What happens when the sun unleashes a massive solar flare?

Flares originate from sunspots—areas on the sun’s surface that have high magnetic activity. These flares and other activities of the sun throw ionised gases or plasma towards the earth. The plasma has an electromagnetic field which, on interaction with the earth’s magnetic field, gives rise to a solar storm.

Being the largest explosion in the solar system, a storm releases as much energy as a thousand billion atom bombs bursting together. It can knock out satellites affecting telecommunication; power grids causing blackouts; and disturb transport and finance systems.

The sun’s magnetic activity goes up and down on a fairly regular 11-year cycle. The highs are full of sunspots, the lows see less or no sunspots. At present, the sun is in the midst of an active phase of a solar cycle. This cycle is called the solar cycle 24 counting since 1755 when recording of solar sunspot activity began. According to scientific data, many solar storms are expected in the near future because the current cycle is reaching its peak. In August 2010, the first storm of the solar cycle 24 occurred. Before this, a storm occurred in December 2006.

The good thing is, these episodes did not cause much destruction. The intensity of a solar storm depends on the direction of the plasma’s electromagnetic field. If it is parallel to the earth’s magnetic field, the charged particles cannot affect it. The bad thing is, a massive solar storm can cause mayhem.

The recent Japan nuclear crisis, for instance, showed how power outages can affect functioning of a nuclear power plant. The storms result in huge monetary losses too. A storm in January 1994 affected Canada’s two telecommunication satellites. The first satellite recovered in a few hours but nearly US $50 million was spent to repair the second one.

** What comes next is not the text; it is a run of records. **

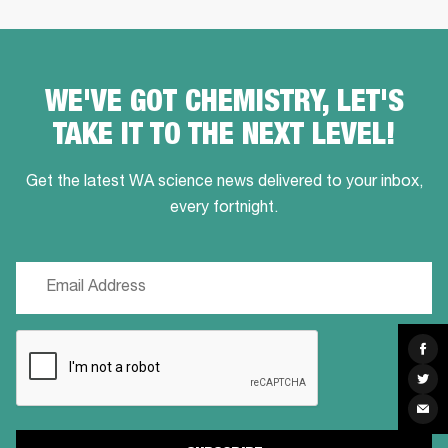
WE'VE GOT CHEMISTRY, LET'S
TAKE IT TO THE NEXT LEVEL!
Get the latest WA science news delivered to your inbox,
every fortnight.
Email
(Required)
CAPTCHA
Sha
on
Fac
Sha
on
Twit
Sha
via
Ema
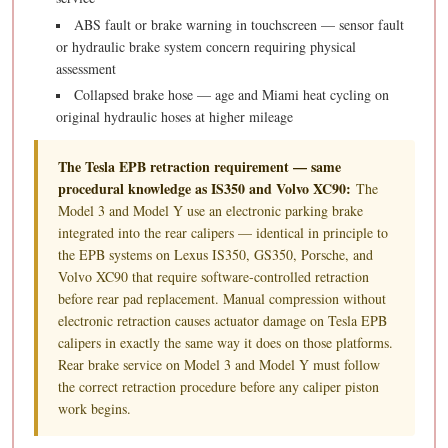
ABS fault or brake warning in touchscreen — sensor fault
or hydraulic brake system concern requiring physical
assessment
Collapsed brake hose — age and Miami heat cycling on
original hydraulic hoses at higher mileage
The Tesla EPB retraction requirement — same
procedural knowledge as IS350 and Volvo XC90:
The
Model 3 and Model Y use an electronic parking brake
integrated into the rear calipers — identical in principle to
the EPB systems on Lexus IS350, GS350, Porsche, and
Volvo XC90 that require software-controlled retraction
before rear pad replacement. Manual compression without
electronic retraction causes actuator damage on Tesla EPB
calipers in exactly the same way it does on those platforms.
Rear brake service on Model 3 and Model Y must follow
the correct retraction procedure before any caliper piston
work begins.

Airlines in the US had to alter their high latitude routes because a solar storm in October 2003 had affected high frequency communication in the country. The rerouted flights cost airline firms about US $100,000 per flight. The firms suffered similar losses during the January 2005 storm. A February 14, 2011 solar storm was mild but affected China’s shortwave radiocommunication system.

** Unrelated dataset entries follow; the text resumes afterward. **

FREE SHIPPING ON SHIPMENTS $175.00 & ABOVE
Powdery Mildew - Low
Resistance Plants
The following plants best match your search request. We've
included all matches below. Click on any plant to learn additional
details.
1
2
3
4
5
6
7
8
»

The loss is expected to be more now since the world is more dependent on satellites and telecommunication. Installation of shields to satellites and transmission lines can prevent damage from solar storms. Better monitoring of flares is also an option as satellites and grids can be shut down before a solar storm to minimise damage. The US federal agency National Oceanic and Atmospheric Administration can predict occurrence of a solar storm one to three days before.